• Source data:
◇ ◇ ◇ ◇ ◇

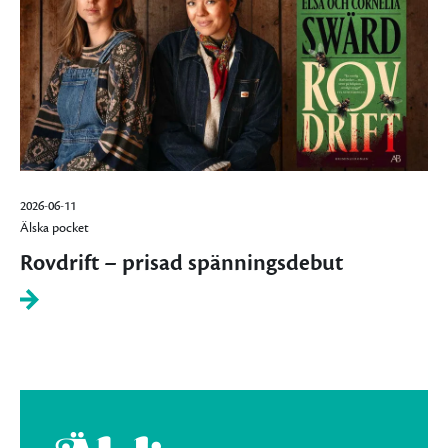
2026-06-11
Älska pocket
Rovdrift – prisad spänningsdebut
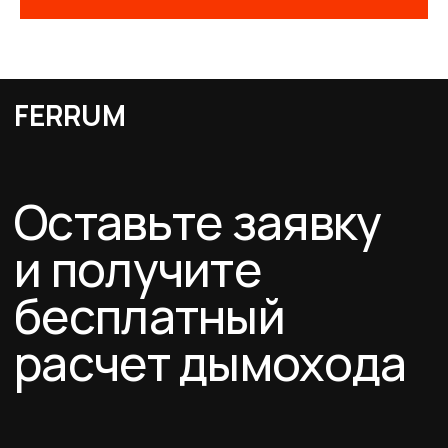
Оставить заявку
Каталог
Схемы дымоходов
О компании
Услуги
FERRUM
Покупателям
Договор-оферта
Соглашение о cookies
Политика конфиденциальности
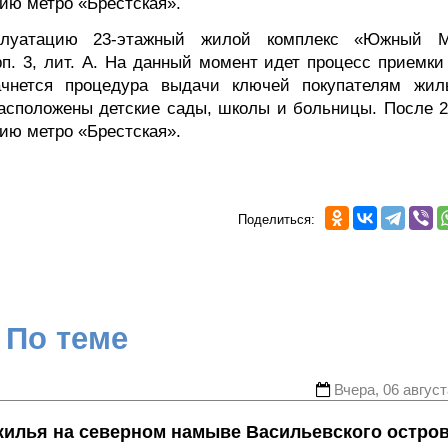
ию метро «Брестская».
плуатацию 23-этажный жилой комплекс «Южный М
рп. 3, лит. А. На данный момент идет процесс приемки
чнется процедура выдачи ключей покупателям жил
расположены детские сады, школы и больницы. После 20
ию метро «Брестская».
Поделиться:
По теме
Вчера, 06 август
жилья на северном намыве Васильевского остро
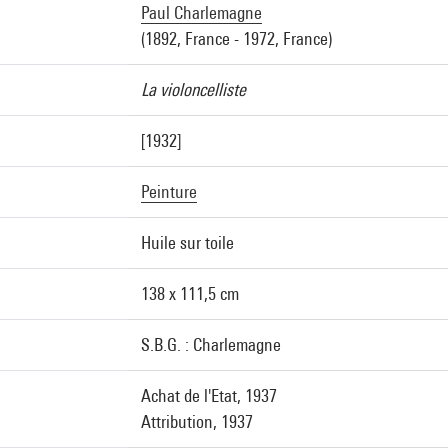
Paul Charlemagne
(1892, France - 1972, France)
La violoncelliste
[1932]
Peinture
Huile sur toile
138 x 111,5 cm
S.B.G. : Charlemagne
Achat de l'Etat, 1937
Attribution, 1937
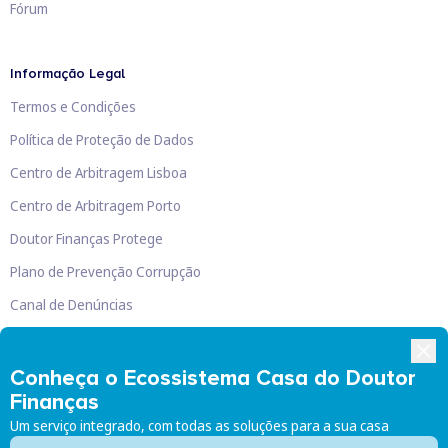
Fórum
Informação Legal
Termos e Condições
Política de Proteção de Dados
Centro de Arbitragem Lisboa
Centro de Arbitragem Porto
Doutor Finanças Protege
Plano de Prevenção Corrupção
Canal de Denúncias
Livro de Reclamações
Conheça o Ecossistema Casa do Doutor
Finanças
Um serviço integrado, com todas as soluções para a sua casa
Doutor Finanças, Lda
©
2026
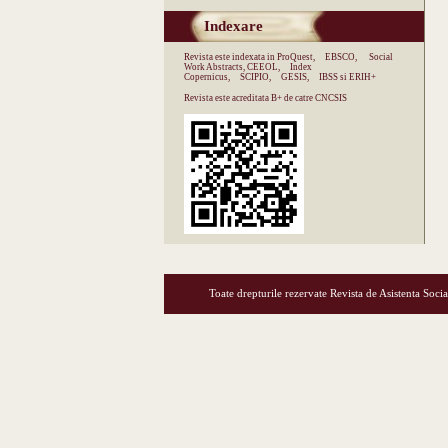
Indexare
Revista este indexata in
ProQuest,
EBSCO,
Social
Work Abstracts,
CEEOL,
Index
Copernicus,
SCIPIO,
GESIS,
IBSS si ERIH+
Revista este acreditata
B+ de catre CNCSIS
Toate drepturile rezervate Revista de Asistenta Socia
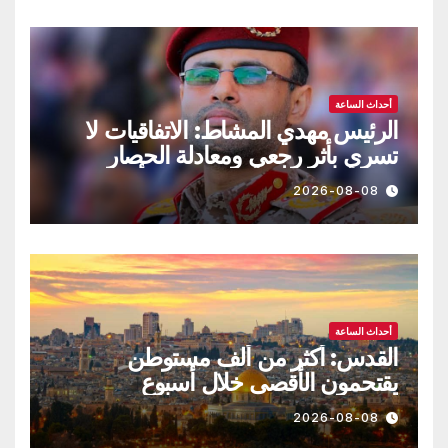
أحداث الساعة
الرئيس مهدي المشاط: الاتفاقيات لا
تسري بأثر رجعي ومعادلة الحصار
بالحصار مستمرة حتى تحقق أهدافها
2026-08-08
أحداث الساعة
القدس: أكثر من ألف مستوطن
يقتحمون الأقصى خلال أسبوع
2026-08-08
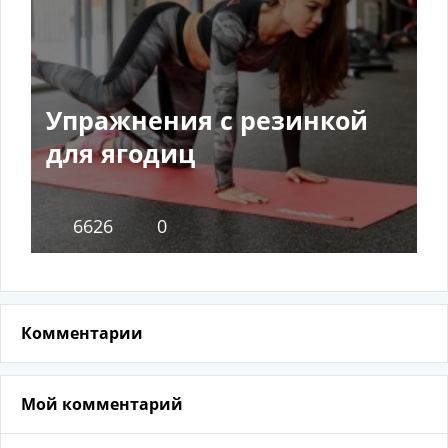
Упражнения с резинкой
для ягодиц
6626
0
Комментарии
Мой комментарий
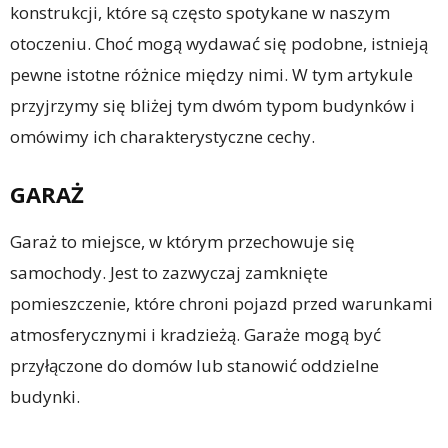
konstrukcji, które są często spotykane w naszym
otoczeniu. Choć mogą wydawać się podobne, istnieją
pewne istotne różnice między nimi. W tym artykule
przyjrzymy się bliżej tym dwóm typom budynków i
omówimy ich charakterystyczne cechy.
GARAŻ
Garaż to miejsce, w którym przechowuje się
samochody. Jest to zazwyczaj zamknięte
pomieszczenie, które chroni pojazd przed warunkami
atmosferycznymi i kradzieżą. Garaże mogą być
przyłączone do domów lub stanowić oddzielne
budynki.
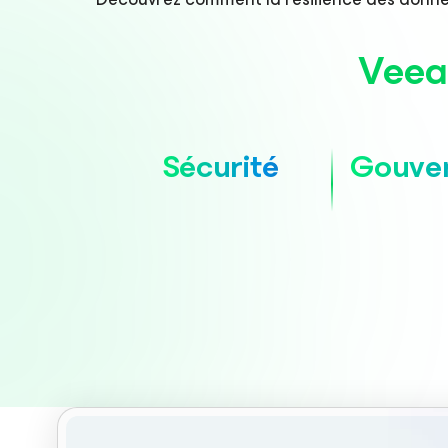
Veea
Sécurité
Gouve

◇ ◇ ◇ ◇ ◇

Pictures stay out; everything else in the entries is copied exactly.

• Output below:
2026-06-11
Älska pocket
Rovdrift – prisad spänningsdebut
Оставить заявку
Каталог
Схемы дымоходов
О компании
Услуги
FERRUM
Покупателям
Договор-оферта
Соглашение о cookies
Политика конфиденциальности
ию метро «Брестская».
плуатацию 23-этажный жилой комплекс «Южный М
рп. 3, лит. А. На данный момент идет процесс приемки
чнется процедура выдачи ключей покупателям жил
расположены детские сады, школы и больницы. После 20
ию метро «Брестская».
Поделиться:
По теме
Вчера, 06 август
жилья на северном намыве Васильевского остро
Paul Charlemagne
(1892, France - 1972, France)
La violoncelliste
[1932]
Peinture
Huile sur toile
138 x 111,5 cm
S.B.G. : Charlemagne
Achat de l'Etat, 1937
Attribution, 1937
Fórum
Informação Legal
Termos e Condições
Política de Proteção de Dados
Centro de Arbitragem Lisboa
Centro de Arbitragem Porto
Doutor Finanças Protege
Plano de Prevenção Corrupção
Canal de Denúncias
Livro de Reclamações
Conheça o Ecossistema Casa do Doutor
Finanças
Um serviço integrado, com todas as soluções para a sua casa
Doutor Finanças, Lda
©
2026
Indexare
Revista este indexata in
ProQuest,
EBSCO,
Social
Work Abstracts,
CEEOL,
Index
Copernicus,
SCIPIO,
GESIS,
IBSS si ERIH+
Revista este acreditata
B+ de catre CNCSIS
Toate drepturile rezervate Revista de Asistenta Socia
أحداث الساعة
الرئيس مهدي المشاط: الاتفاقيات لا
تسري بأثر رجعي ومعادلة الحصار
بالحصار مستمرة حتى تحقق أهدافها
2026-08-08
أحداث الساعة
القدس: أكثر من ألف مستوطن
يقتحمون الأقصى خلال أسبوع
2026-08-08
Упражнения с резинкой
для ягодиц
6626
0
Комментарии
Мой комментарий
konstrukcji, które są często spotykane w naszym
otoczeniu. Choć mogą wydawać się podobne, istnieją
pewne istotne różnice między nimi. W tym artykule
przyjrzymy się bliżej tym dwóm typom budynków i
omówimy ich charakterystyczne cechy.
GARAŻ
Garaż to miejsce, w którym przechowuje się
samochody. Jest to zazwyczaj zamknięte
pomieszczenie, które chroni pojazd przed warunkami
atmosferycznymi i kradzieżą. Garaże mogą być
przyłączone do domów lub stanowić oddzielne
budynki.
Veea
Sécurité
Gouve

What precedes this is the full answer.